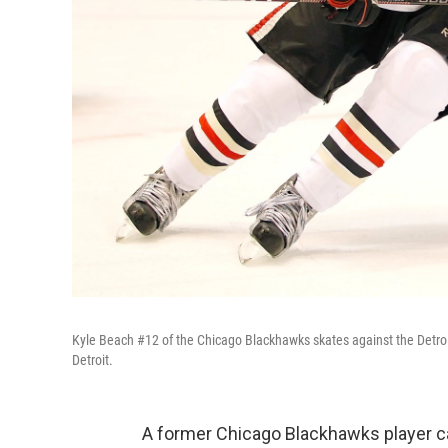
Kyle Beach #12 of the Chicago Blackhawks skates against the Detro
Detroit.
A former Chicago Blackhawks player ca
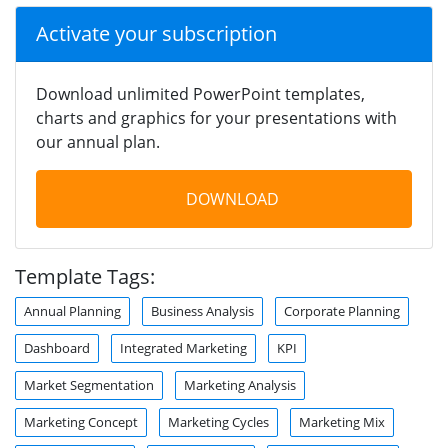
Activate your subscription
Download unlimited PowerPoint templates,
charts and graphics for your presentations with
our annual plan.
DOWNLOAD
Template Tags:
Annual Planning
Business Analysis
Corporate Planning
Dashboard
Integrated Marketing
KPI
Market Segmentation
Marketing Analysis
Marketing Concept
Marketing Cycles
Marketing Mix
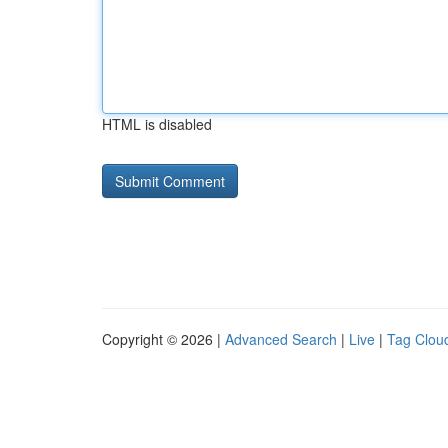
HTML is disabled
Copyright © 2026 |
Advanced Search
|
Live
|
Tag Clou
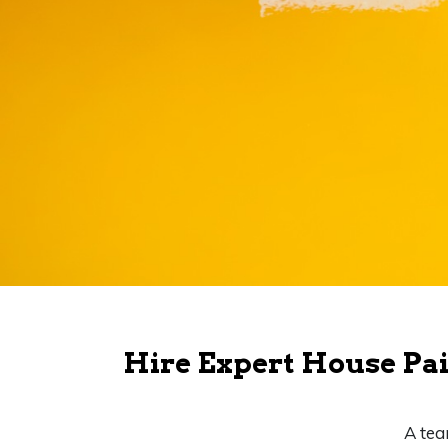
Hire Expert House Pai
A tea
==
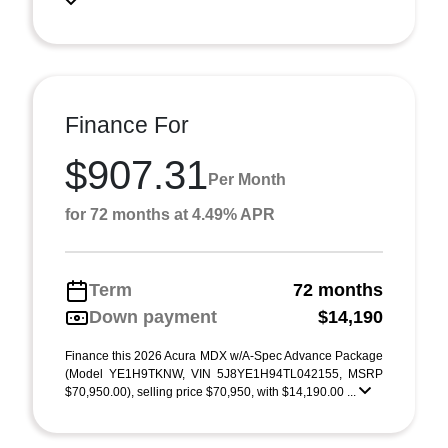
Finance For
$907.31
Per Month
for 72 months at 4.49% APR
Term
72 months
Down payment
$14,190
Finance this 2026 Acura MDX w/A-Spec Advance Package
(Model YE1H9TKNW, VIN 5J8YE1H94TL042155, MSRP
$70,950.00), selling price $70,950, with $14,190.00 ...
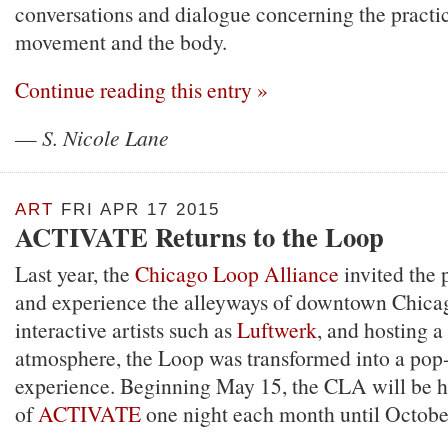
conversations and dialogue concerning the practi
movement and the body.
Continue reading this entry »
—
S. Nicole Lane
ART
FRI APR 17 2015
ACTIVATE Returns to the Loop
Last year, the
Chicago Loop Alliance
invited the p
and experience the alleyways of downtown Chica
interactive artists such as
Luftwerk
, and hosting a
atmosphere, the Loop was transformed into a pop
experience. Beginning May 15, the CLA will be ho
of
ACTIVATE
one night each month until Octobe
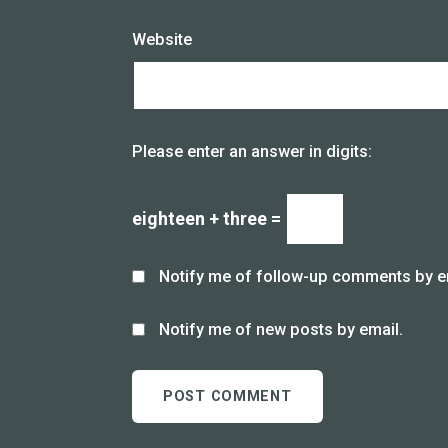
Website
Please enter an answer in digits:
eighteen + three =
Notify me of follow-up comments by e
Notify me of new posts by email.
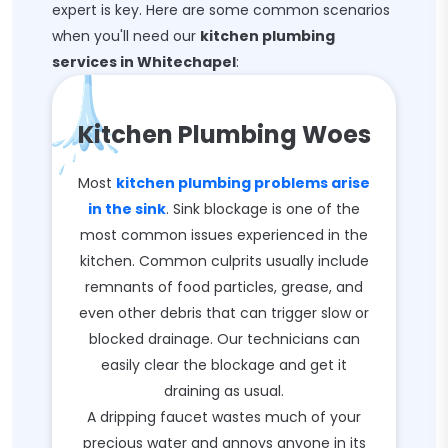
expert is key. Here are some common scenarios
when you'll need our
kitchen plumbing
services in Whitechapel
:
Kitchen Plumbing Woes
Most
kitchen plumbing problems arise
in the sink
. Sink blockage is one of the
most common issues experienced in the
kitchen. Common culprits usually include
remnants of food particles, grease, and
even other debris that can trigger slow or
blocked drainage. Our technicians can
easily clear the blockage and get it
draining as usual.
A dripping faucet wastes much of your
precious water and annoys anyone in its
==
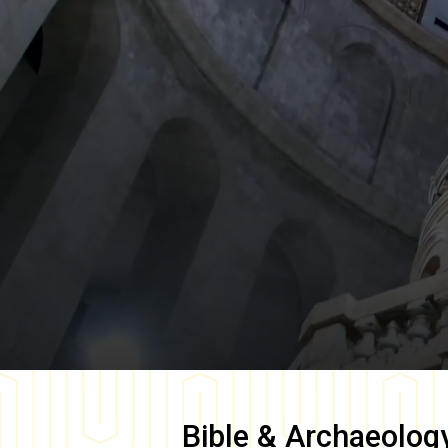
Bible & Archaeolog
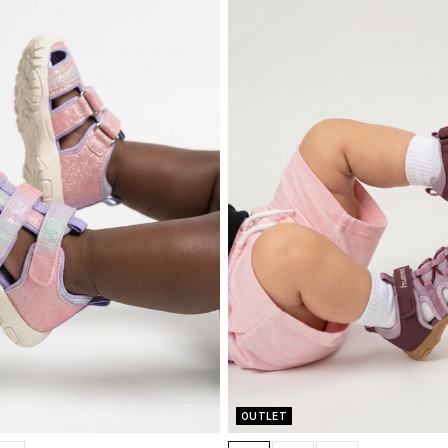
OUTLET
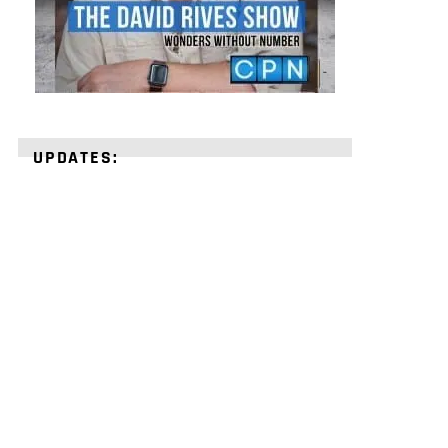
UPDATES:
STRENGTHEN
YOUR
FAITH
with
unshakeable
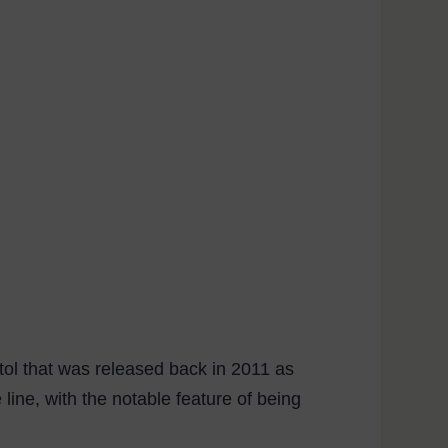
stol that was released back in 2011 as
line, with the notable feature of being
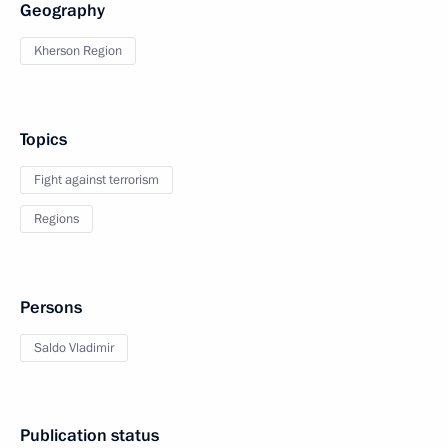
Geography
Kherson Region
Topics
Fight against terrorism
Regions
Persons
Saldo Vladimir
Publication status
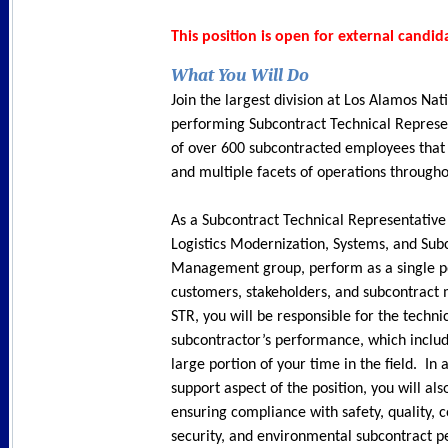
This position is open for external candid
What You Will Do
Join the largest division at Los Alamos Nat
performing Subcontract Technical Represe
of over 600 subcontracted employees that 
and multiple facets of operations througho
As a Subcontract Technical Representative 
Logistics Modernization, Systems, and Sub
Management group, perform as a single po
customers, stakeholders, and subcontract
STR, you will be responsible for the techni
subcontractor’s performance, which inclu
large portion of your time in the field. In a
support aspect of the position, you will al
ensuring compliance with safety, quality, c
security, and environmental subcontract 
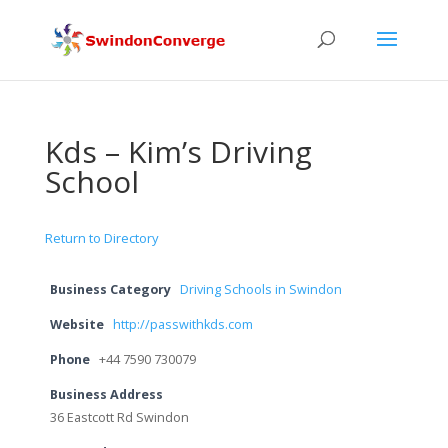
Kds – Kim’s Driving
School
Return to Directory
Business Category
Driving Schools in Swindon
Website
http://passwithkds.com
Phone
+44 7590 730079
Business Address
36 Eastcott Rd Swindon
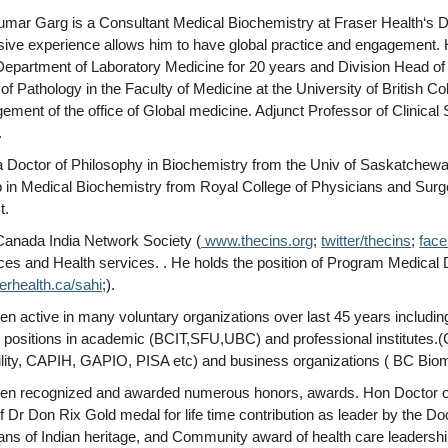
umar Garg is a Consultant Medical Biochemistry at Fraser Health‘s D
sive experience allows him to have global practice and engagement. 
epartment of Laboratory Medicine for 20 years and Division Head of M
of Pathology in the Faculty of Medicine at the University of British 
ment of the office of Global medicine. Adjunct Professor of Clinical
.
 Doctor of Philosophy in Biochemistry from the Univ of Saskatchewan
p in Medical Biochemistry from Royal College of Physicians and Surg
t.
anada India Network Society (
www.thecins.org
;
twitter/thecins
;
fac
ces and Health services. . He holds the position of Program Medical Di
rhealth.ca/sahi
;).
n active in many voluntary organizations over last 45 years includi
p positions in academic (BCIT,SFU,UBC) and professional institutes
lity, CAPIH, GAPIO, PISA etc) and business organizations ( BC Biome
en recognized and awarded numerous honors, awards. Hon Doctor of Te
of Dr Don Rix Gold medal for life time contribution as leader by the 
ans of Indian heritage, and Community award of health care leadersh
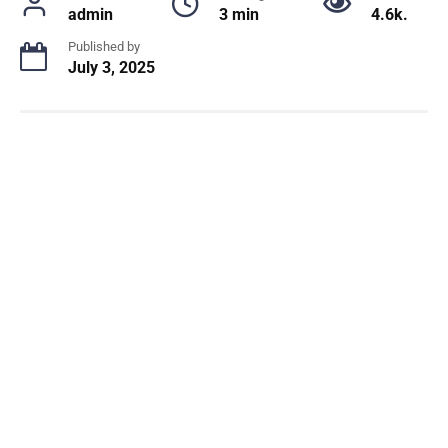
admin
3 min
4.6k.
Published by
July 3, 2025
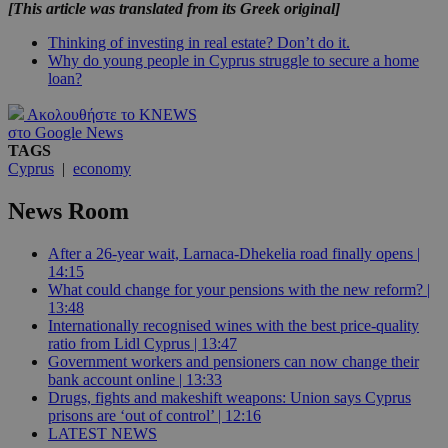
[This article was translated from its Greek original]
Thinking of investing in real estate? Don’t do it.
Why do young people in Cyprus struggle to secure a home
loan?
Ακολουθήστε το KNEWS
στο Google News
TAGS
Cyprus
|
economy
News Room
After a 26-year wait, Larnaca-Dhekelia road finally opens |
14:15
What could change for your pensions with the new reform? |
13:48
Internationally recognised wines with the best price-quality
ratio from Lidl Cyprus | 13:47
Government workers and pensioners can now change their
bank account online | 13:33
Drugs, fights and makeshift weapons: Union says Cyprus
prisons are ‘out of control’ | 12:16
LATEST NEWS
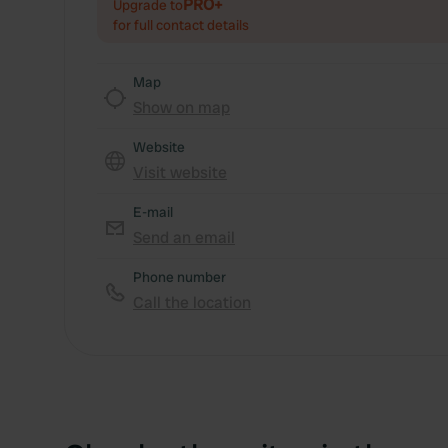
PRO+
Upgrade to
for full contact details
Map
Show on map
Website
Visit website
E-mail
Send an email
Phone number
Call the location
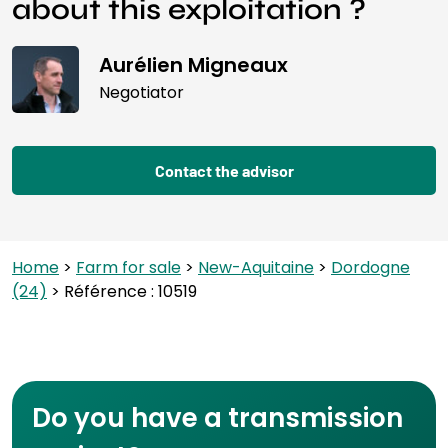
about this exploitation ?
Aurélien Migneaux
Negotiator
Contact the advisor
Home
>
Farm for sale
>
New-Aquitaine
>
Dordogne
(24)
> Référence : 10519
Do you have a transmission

▶ **EXERCISE**: The only thing to give is how many lines of the listing include the word "change".

▶ **ANSWER SECTION**: 2